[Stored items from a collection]
++++++++++++++++++++

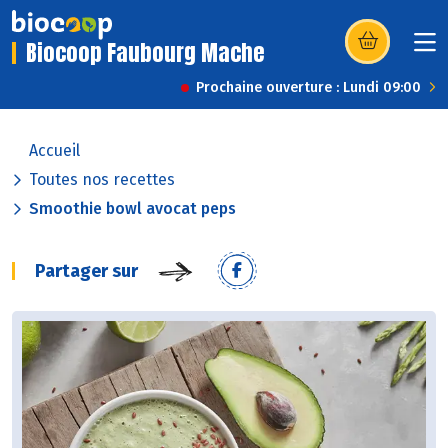
Biocoop Faubourg Mache
(s’ouvre dans u
Prochaine ouverture : Lundi 09:00
Accueil
Toutes nos recettes
Smoothie bowl avocat peps
Partager sur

++++++++++++++++++++

→ Work instruction
Copy out the data above exactly, except the pictures.

→ Completed exercise
Biocoop Faubourg Mache
(s’ouvre dans u
Prochaine ouverture : Lundi 09:00
Accueil
Toutes nos recettes
Smoothie bowl avocat peps
Partager sur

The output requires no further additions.